Many enterprise software development projects deal with data. Most of these projects will use a relational database as the primary means for data storage and retrieval. The ability of these stores to use relational algebra will allow well written queries against a well-designed schema to execute in a timely manner. Therefore using performance monitoring during unit tests on a local database will more than likely not show any issues.
Applications that provide some type of graphical user interface often display a master-detail view of the data. These master detail views can also be nested where the hierarchies are several steps deep. As an example imagine an application that displays a catalog hierarchy of categories, sub-categories and products. This example would need three levels nested below a root.
Relational databases are made up of relations (tables) containing attributes (columns) and tuples (rows). These tables are flat in structure and do not provide a simple way of extracting the master detail views described above.
There are different patterns to extract the information above, but care must be taken to ensure they are implemented in an efficient manner. One such approach is eager loading. Using the example above, the application would retrieve all categories, all sub-categories and all products in a single request-response. An implementation of this pattern that might be found in a typical enterprise software development project might use the following logic (often referred to as SELECT N+1) to extract that information:
Get all Categories from the database For each Category Get all Sub-categories from the database For each Sub-category Get all products from the database Loop Loop
This implementation will absolutely work and will more than likely provide fast response times during a unit test on a local developer's machine. When the application goes live in a production environment, however, the users might complain that the page using this logic is taking a long time to load. To illustrate what might be going on here let's put some numbers to the data and say that each node in the hierarchy has 10 items. If we walk through the logic now we can see that we are executing 101 (10 x 10 + 1) separate calls to the database. When more items or more levels are added the problem is compounded. The key point here is that each call must go across a network which adds to the response time. The logic above assumes two of the fallacies of distributed computing, latency is 0 and bandwidth is infinite.

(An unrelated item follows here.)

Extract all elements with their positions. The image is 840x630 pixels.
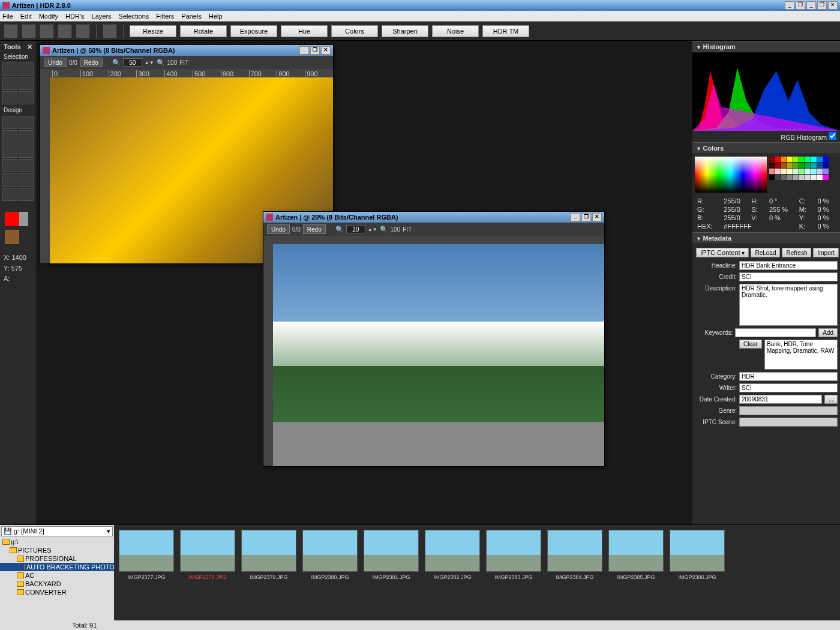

Caching aside, a better implementation of this pattern would be to minimize the number of times the application must interact with the database, minimize the amount of data going across the network and attempt to keep some reuse within code. More than likely there is already a method that retrieves sub-categories by a category key and retrieves products by a sub-category key. An easy refactoring effort would be to modify these methods to take a list of keys and to take advantage of the "IN" keyword in SQL. Using the previous hierarchy, the application would now only need one call for each level resulting in a total of 3 queries, regardless of the number of items. Additional levels in the logic would only result in adding to the roundtrips instead of multiplying them.
This simple change can provide orders of magnitude of relief to the application's use of the network and will result in happier users.